Halloween, with its ghosts, ghouls, and demons, is always somewhat scary. For the financial markets, though, as a Los Angeles money manager, Arnold Silver, quipped, “Halloween could turn out to be Helloween.” Why? Because October 31 is the day we get the initial numbers on third-quarter gross domestic product and the Federal Reserve Open Market Committee meets to decide the course of interest rates.

With the housing and credit markets in turmoil, the economy slowing, and the skyrocketing price of oil, who knows what the third-quarter GDP number will look like or what the Federal Reserve will do?

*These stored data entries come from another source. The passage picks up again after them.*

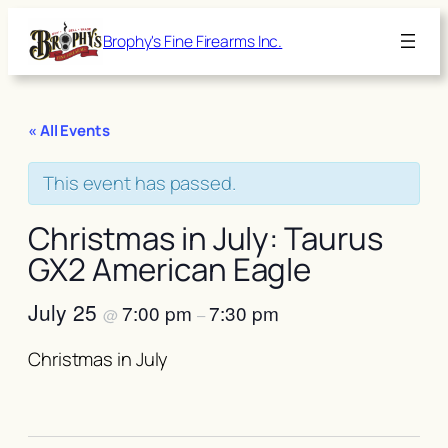
Brophy's Fine Firearms Inc.
« All Events
This event has passed.
Christmas in July: Taurus
GX2 American Eagle
July 25
7:00 pm
7:30 pm
@
–
Christmas in July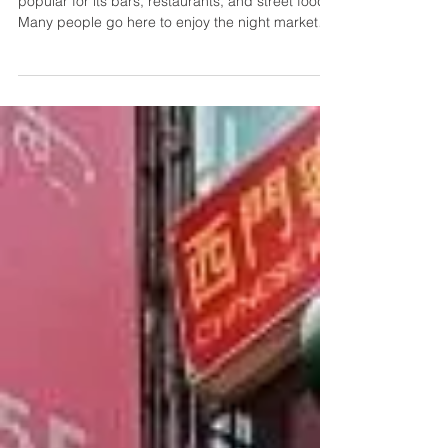
Foods we Tried + What to Expect
Ximending is an entertainment district in Taipei
popular for its bars, restaurants, and street food.
Many people go here to enjoy the night market
and watch performances. Today, I'll share some
of the food we tried, along with photos of what
else you can expect when you go.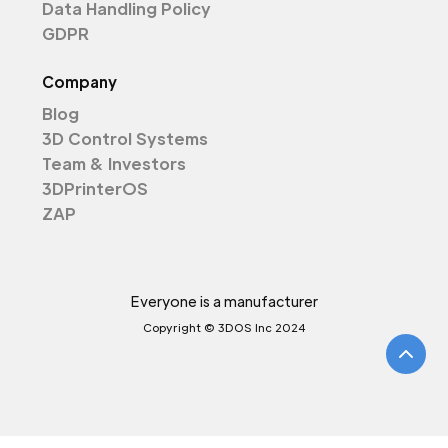
Data Handling Policy
GDPR
Company
Blog
3D Control Systems
Team & Investors
3DPrinterOS
ZAP
Everyone is a manufacturer
Copyright © 3DOS Inc 2024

“The day could be hairy and scary, and any unpleasant surprises could produce a huge loss in the session,” Mr. Silver said. Mr. Silver is taking his worries to heart. In the past two weeks, the money manager, whose firm, A. Silver Associates, manages $142 million of discretionary accounts, has boosted cash reserves to 28% from about 12%. This also includes sales of his favorite stock, Google, though he’s convinced it’s eventually headed to $1,000 a share.

An economist at Raymond James Financial, Scott Brown, doesn’t think Halloween will be a horror show, but he says, “It’s still uncertain whether it will be a trick or treat for the financial markets.”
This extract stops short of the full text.